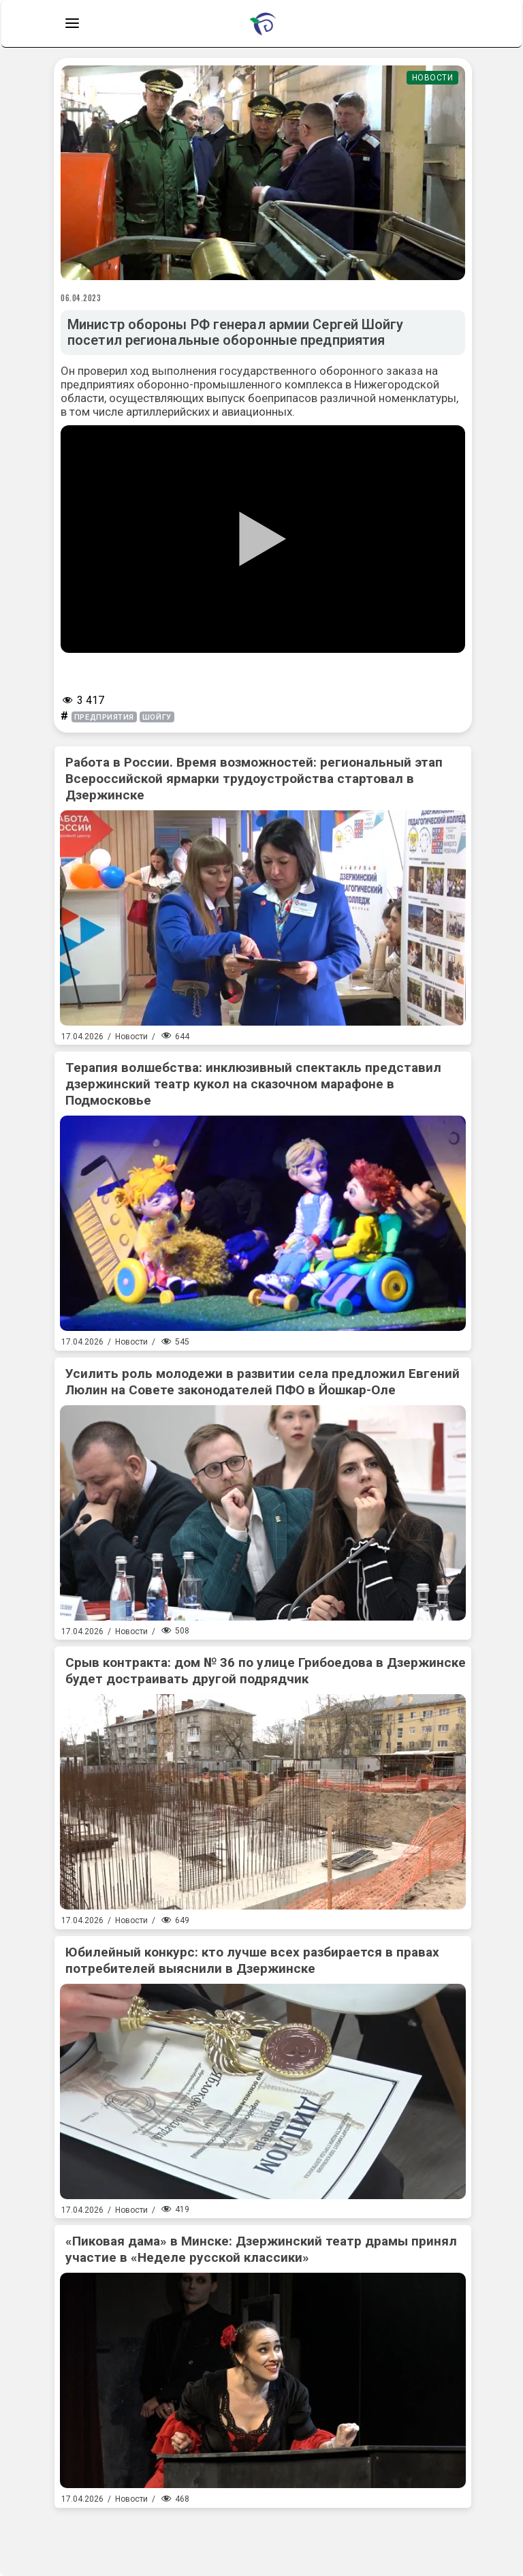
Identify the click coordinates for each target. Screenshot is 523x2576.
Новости (433, 77)
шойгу (157, 717)
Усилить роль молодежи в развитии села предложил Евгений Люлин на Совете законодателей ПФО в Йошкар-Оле (262, 1382)
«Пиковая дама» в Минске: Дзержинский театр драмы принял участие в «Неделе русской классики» (261, 2249)
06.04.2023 (81, 297)
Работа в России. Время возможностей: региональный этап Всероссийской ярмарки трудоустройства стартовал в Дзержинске (254, 778)
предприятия (104, 717)
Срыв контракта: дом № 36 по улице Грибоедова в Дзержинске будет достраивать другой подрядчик (265, 1671)
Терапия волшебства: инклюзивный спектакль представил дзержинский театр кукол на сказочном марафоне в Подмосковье (253, 1084)
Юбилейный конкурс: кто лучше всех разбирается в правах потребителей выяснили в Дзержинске (252, 1960)
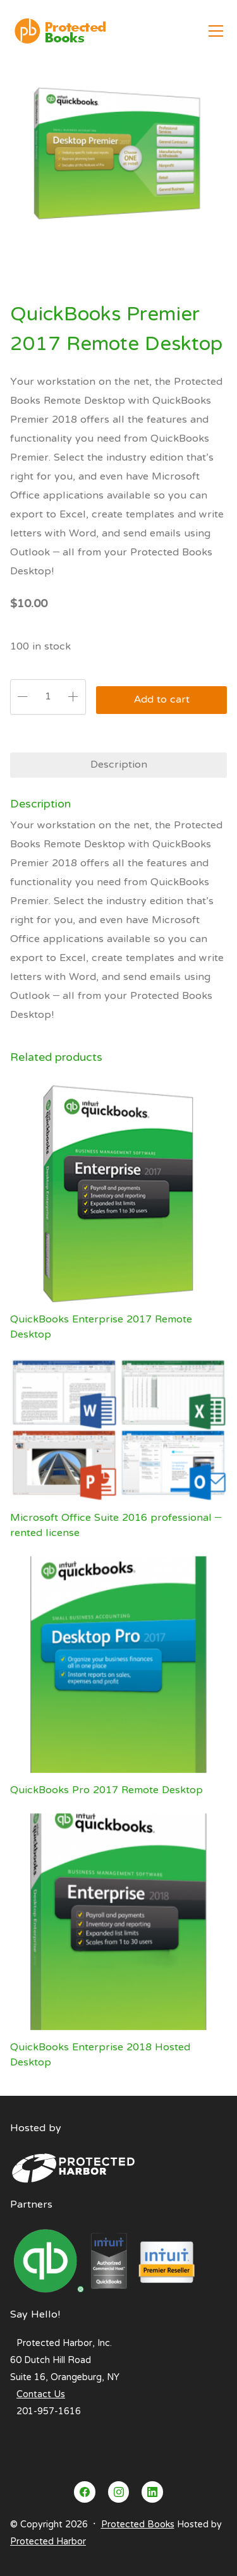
========================================================================
- ASSIGNED TASK:
Please make an exact copy of the whole listing and leave out its pictures.

- EXPECTED ANSWER:
Identify the click coordinates for each target. Screenshot is 523x2576.
Новости (433, 77)
шойгу (157, 717)
Усилить роль молодежи в развитии села предложил Евгений Люлин на Совете законодателей ПФО в Йошкар-Оле (262, 1382)
«Пиковая дама» в Минске: Дзержинский театр драмы принял участие в «Неделе русской классики» (261, 2249)
06.04.2023 (81, 297)
Работа в России. Время возможностей: региональный этап Всероссийской ярмарки трудоустройства стартовал в Дзержинске (254, 778)
предприятия (104, 717)
Срыв контракта: дом № 36 по улице Грибоедова в Дзержинске будет достраивать другой подрядчик (265, 1671)
Терапия волшебства: инклюзивный спектакль представил дзержинский театр кукол на сказочном марафоне в Подмосковье (253, 1084)
Юбилейный конкурс: кто лучше всех разбирается в правах потребителей выяснили в Дзержинске (252, 1960)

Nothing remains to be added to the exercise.